A pesto elk chop is served with a side of spaghetti in a mushroom marinara sauce at Chop 40 in Verdi.

A pesto elk chop is served with a side of spaghetti in a mushroom marinara sauce at Chop 40 in Verdi.

PHOTO/ALLISON YOUNG

Chop 40 is open from 11 a.m. to 9 p.m. Learn more at chop40.com.

Chop 40 is the latest incarnation of a rustic-themed restaurant in Verdi, and I’m pleased to say the new owners have a done a nice job sprucing up the digs, menu and service. I made a reservation for our large group of adults and kids, and the staff was very accomodating.

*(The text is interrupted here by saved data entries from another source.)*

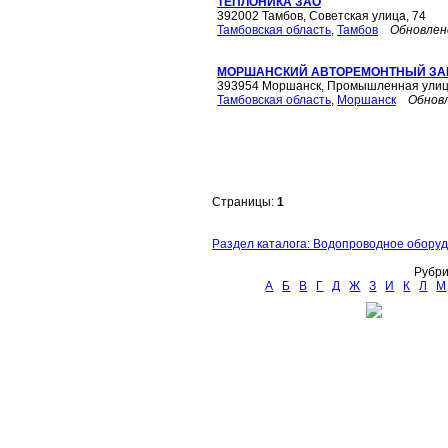
ТЕПЛОНИКА ЗАО
392002 Тамбов, Советская улица, 74
Тамбовская область
,
Тамбов
Обновлен
МОРШАНСКИЙ АВТОРЕМОНТНЫЙ ЗА
393954 Моршанск, Промышленная улиц
Тамбовская область
,
Моршанск
Обнов
Страницы:
1
Раздел каталога: Водопроводное оборуд
Рубри
А
Б
В
Г
Д
Ж
З
И
К
Л
М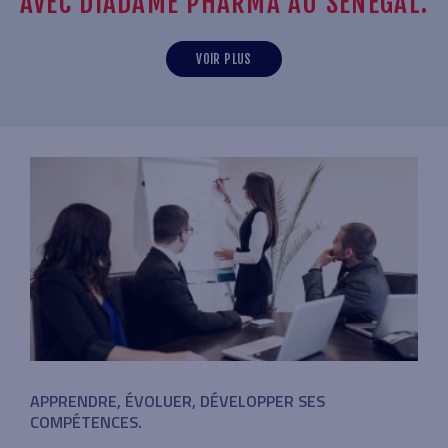
AVEC DIADAME PHARMA AU SÉNÉGAL.
VOIR PLUS
APPRENDRE, ÉVOLUER, DÉVELOPPER SES
COMPÉTENCES.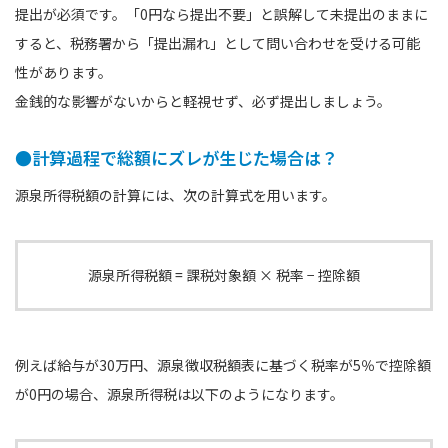
提出が必須です。「0円なら提出不要」と誤解して未提出のままに
すると、税務署から「提出漏れ」として問い合わせを受ける可能
性があります。
金銭的な影響がないからと軽視せず、必ず提出しましょう。
●計算過程で総額にズレが生じた場合は？
源泉所得税額の計算には、次の計算式を用います。
源泉所得税額 = 課税対象額 × 税率 − 控除額
例えば給与が30万円、源泉徴収税額表に基づく税率が5％で控除額
が0円の場合、源泉所得税は以下のようになります。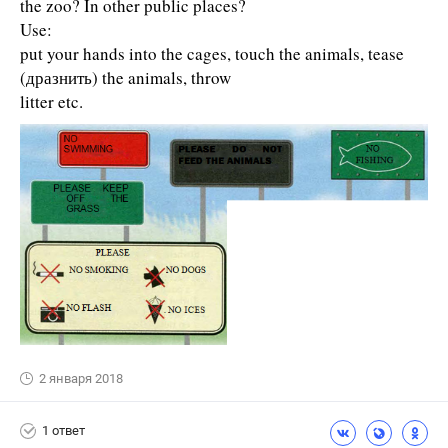
the zoo? In other public places?
Use:
put your hands into the cages, touch the animals, tease
(дразнить) the animals, throw
litter etc.
2 января 2018
1 ответ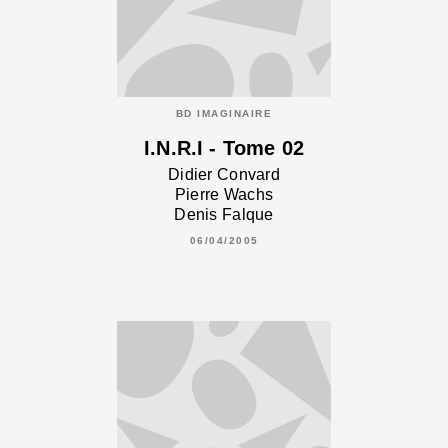
BD IMAGINAIRE
I.N.R.I - Tome 02
Didier Convard
Pierre Wachs
Denis Falque
06/04/2005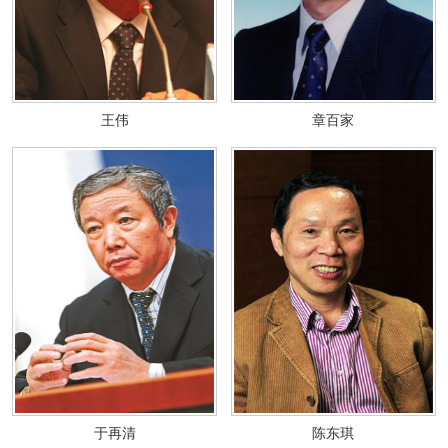
王伟
章百家
于再清
陈东琪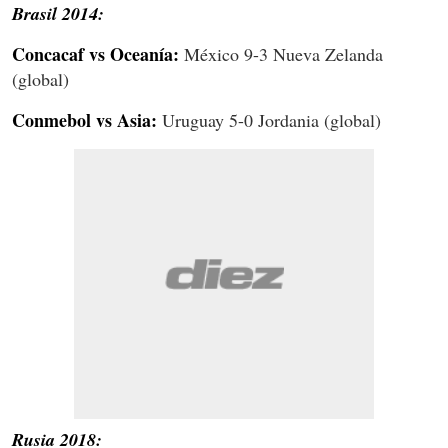
Brasil 2014:
Concacaf vs Oceanía:
México 9-3 Nueva Zelanda
(global)
Conmebol vs Asia:
Uruguay 5-0 Jordania (global)
Rusia 2018: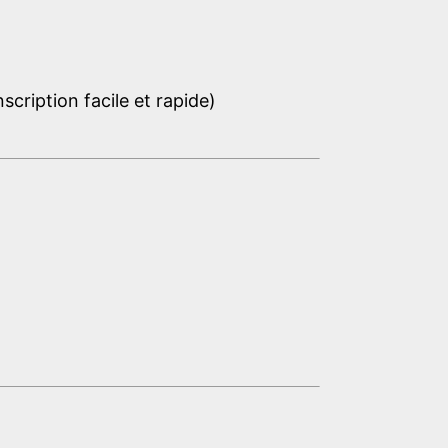
cription facile et rapide)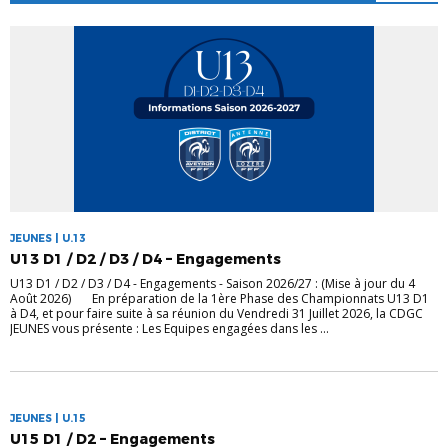
JEUNES | U.13
U13 D1 / D2 / D3 / D4 – Engagements
U13 D1 / D2 / D3 / D4 - Engagements - Saison 2026/27 : (Mise à jour du 4
Août 2026) En préparation de la 1ère Phase des Championnats U13 D1
à D4, et pour faire suite à sa réunion du Vendredi 31 Juillet 2026, la CDGC
JEUNES vous présente : Les Equipes engagées dans les ...
JEUNES | U.15
U15 D1 / D2 – Engagements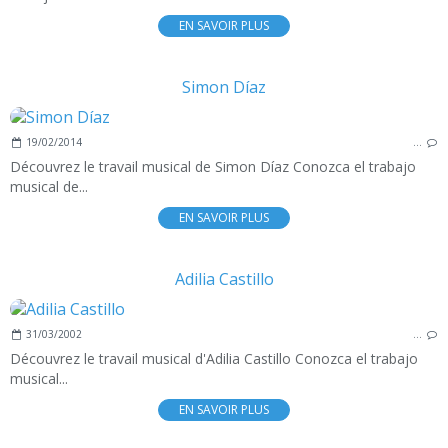
EN SAVOIR PLUS
Simon Díaz
19/02/2014
…
Découvrez le travail musical de Simon Díaz Conozca el trabajo
musical de...
EN SAVOIR PLUS
Adilia Castillo
31/03/2002
…
Découvrez le travail musical d'Adilia Castillo Conozca el trabajo
musical...
EN SAVOIR PLUS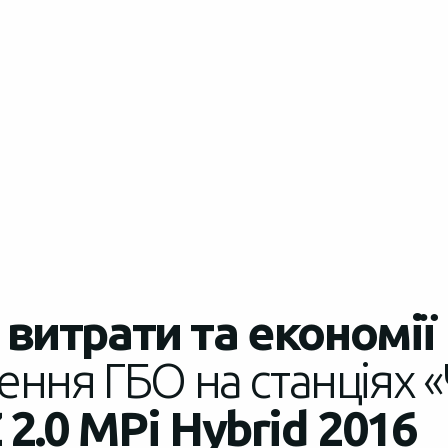
витрати та економії
ення ГБО на станціях «
 2.0 MPi Hybrid 2016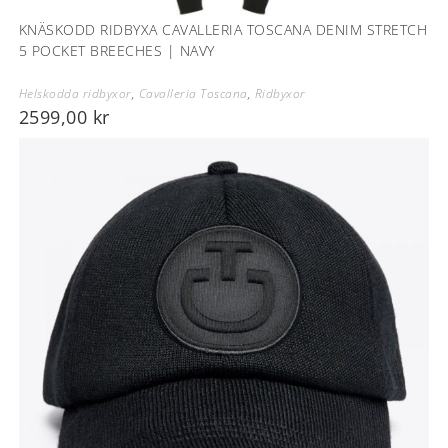
KNÄSKODD RIDBYXA CAVALLERIA TOSCANA DENIM STRETCH
5 POCKET BREECHES | NAVY
Helskodda ridbyxor
,
Cavalleria Toscana
,
Ridbyxor
2599,00
kr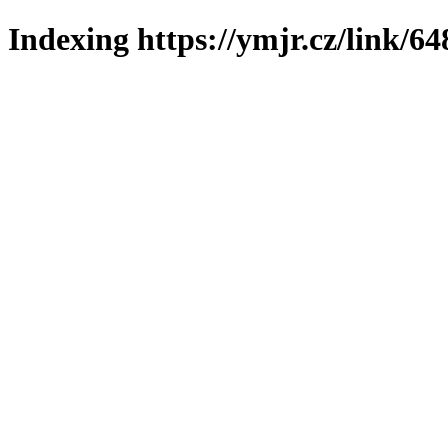
Indexing https://ymjr.cz/link/64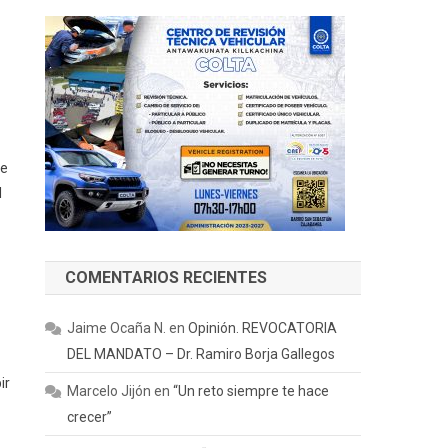
de
l
COMENTARIOS RECIENTES
Jaime Ocaña N.
en
Opinión. REVOCATORIA
DEL MANDATO – Dr. Ramiro Borja Gallegos
ir
Marcelo Jijón
en
“Un reto siempre te hace
crecer”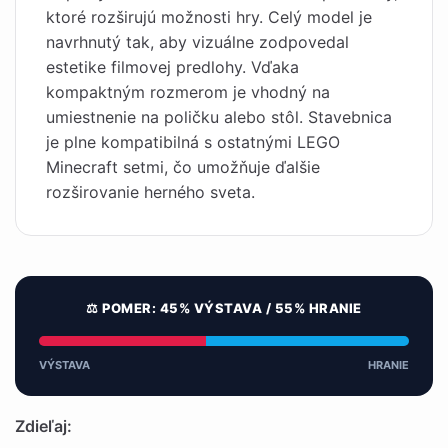
ktoré rozširujú možnosti hry. Celý model je
navrhnutý tak, aby vizuálne zodpovedal
estetike filmovej predlohy. Vďaka
kompaktným rozmerom je vhodný na
umiestnenie na poličku alebo stôl. Stavebnica
je plne kompatibilná s ostatnými LEGO
Minecraft setmi, čo umožňuje ďalšie
rozširovanie herného sveta.
⚖️ POMER: 45% VÝSTAVA / 55% HRANIE
VÝSTAVA
HRANIE
Zdieľaj: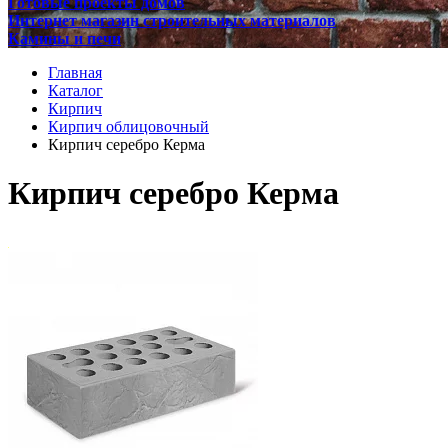
Готовые проекты домов
Интернет магазин строительных материалов
Камины и печи
Главная
Каталог
Кирпич
Кирпич облицовочный
Кирпич серебро Керма
Кирпич серебро Керма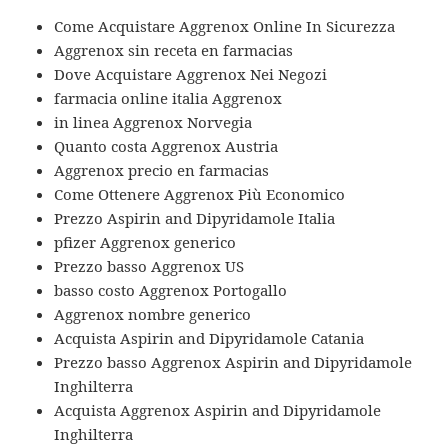
Come Acquistare Aggrenox Online In Sicurezza
Aggrenox sin receta en farmacias
Dove Acquistare Aggrenox Nei Negozi
farmacia online italia Aggrenox
in linea Aggrenox Norvegia
Quanto costa Aggrenox Austria
Aggrenox precio en farmacias
Come Ottenere Aggrenox Più Economico
Prezzo Aspirin and Dipyridamole Italia
pfizer Aggrenox generico
Prezzo basso Aggrenox US
basso costo Aggrenox Portogallo
Aggrenox nombre generico
Acquista Aspirin and Dipyridamole Catania
Prezzo basso Aggrenox Aspirin and Dipyridamole
Inghilterra
Acquista Aggrenox Aspirin and Dipyridamole
Inghilterra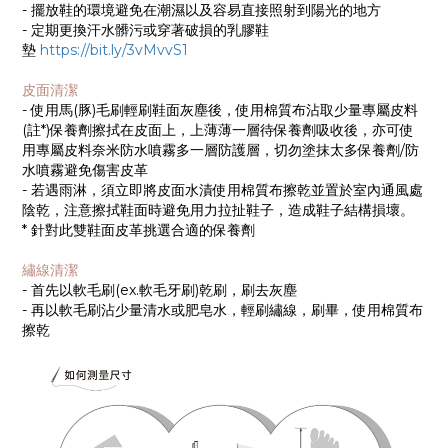
- 擺放鞋的環境避免在潮濕以及容易直接照射到陽光的地方
- 定期更換汗水髒污或穿著破損的乳膠鞋
墊
https://bit.ly/3vMvvS1
皮面清潔
- 使用馬(豚)毛刷輕刷鞋面灰塵後，使用棉質布沾取少量專屬皮料
(註*)保養劑擦拭在皮面上，上薄薄一層待保養劑吸收後，亦可使
用專屬皮料奈米防水噴霧多一層防護層，切勿塗抹太多保養劑/防
水噴霧避免傷害皮革
- 若遇雨淋，須立即將皮面水漬使用棉質布擦乾並置於室內通風處
陰乾，注意擦拭鞋面時避免用力拉扯鞋子，造成鞋子結構損壞。
* 針對此雙鞋面皮革挑選合適的保養劑
繡線清潔
- 首先以軟毛刷(ex.軟毛牙刷)乾刷，刷去灰塵
- 再以軟毛刷沾少量清水或肥皂水，輕刷繡線，刷畢，使用棉質布
擦乾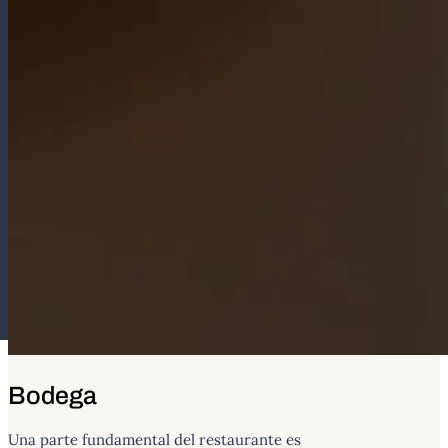
Bodega
Una parte fundamental del restaurante es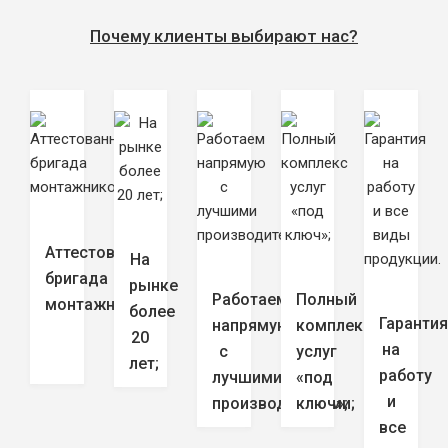
Почему клиенты выбирают нас?
Аттестованная
На
бригада
рынке
Работаем
Полный
монтажников;
более
Гаранти
напрямую
комплекс
20
на
с
услуг
лет;
работу
лучшими
«под
и
производителями;
ключ»;
все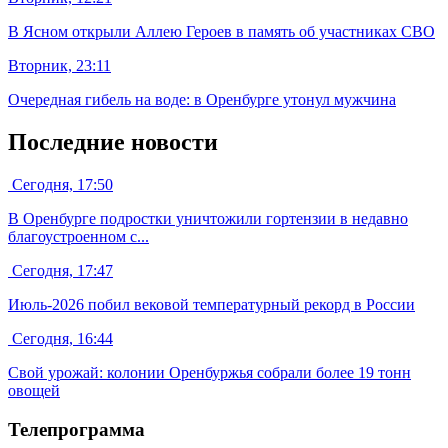
В Ясном открыли Аллею Героев в память об участниках СВО
Вторник, 23:11
Очередная гибель на воде: в Оренбурге утонул мужчина
Последние новости
Сегодня, 17:50
В Оренбурге подростки уничтожили гортензии в недавно
благоустроенном с...
Сегодня, 17:47
Июль-2026 побил вековой температурный рекорд в России
Сегодня, 16:44
Свой урожай: колонии Оренбуржья собрали более 19 тонн
овощей
Телепрограмма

The kids ordered mozzarella sticks ($6), chicken wings with C40 sauce ($10 for 10), chicken tenders ($7) and sliders ($7). The latter two came with fries. The fried cheese sticks were battered and served with a decent garlic-and-herb marinara sauce for dipping. The wings were juicy and crisp. The sauce was a good blend of sweet and spicy. The tenders were surprisingly juicy, and the sliders came on housemade rolls.

The adults ordered fried elote balls ($7)—bite-sized fritters of roasted corn, five cheeses, garlic, onion, lime and cilantro. They came with sour cream and lemon dipping sauce. The flavors were reminiscent of Mexican street food corn-on-the-cob. Next up was an order of fresh chicharrones ($5), crispy pork rinds, served with a sauce of vinegar, shoyu and onion. The pig chips made a fun crackling sound when dipped. Three bacon and Brussels sprouts skewers ($9) followed, with crispy bacon, roasted sprouts and garlic cloves—drizzled with balsamic glaze. Even the little guys liked these.

Moving to large plates, we ordered a house salad of mixed greens, veggies and feta, with wood-fired chicken breast and house ranch ($10). Both the meat and dressing were overpowered by dried tarragon, and the cheese was missing in action. Hansi’s fries ($12) were much better—a pile of shoestring potatoes and smoky, glazed pulled pork topped melted cheddar and fresh jalapeño. A chorizo burger with a side of coleslaw ($12) featured a large handmade sausage patty on a potato bun with lettuce, tomato and onion. The burger was fine, though the coleslaw could have used more seasoning. It was basically wet cabbage with a hint of vinegar.

Because we couldn’t decide between the two, we ordered a pair of 14-inch pizzas ($20 each), including the Blue Hawaiian, with marinara, mozzarella, ham and pineapple; and the Yeti, with barbecue sauce, mozzarella, pulled pork, chorizo and red onion. Each was finished with blue cheese and banana pepper, and both were fantastic—with thin crusts and chewy edges.

Despite having plenty of food to share between us, I felt we’d be remiss not to try the day’s special, a pesto elk chop with side of spaghetti ($32). The grilled chop was huge and done a perfect medium rare, topped with shredded parmesan and a really nice housemade pesto. I savored every delicious bite. The pasta was fine, tossed in a mushroom marinara—simple, yet effective. The meal came with a scoop of vanilla ice cream, which I let the kids share.

Although I was too full for dessert, the ladies and kids outvoted me, and I’m glad they did. Servings of cheesecake ($6 each)—both plain and drizzled in caramel—were textbook examples of the classic. But they were completely outshone by Grandma Daisy’s cast iron cookie with ice cream ($7). It comes with a choice of either caramel or chocolate sauce; the kids of course said, “both, please.” An adorable little skillet is filled with chocolate chip cookie dough that’s baked and served hot and gooey, ala mode. No matter how full you are, don’t leave without it.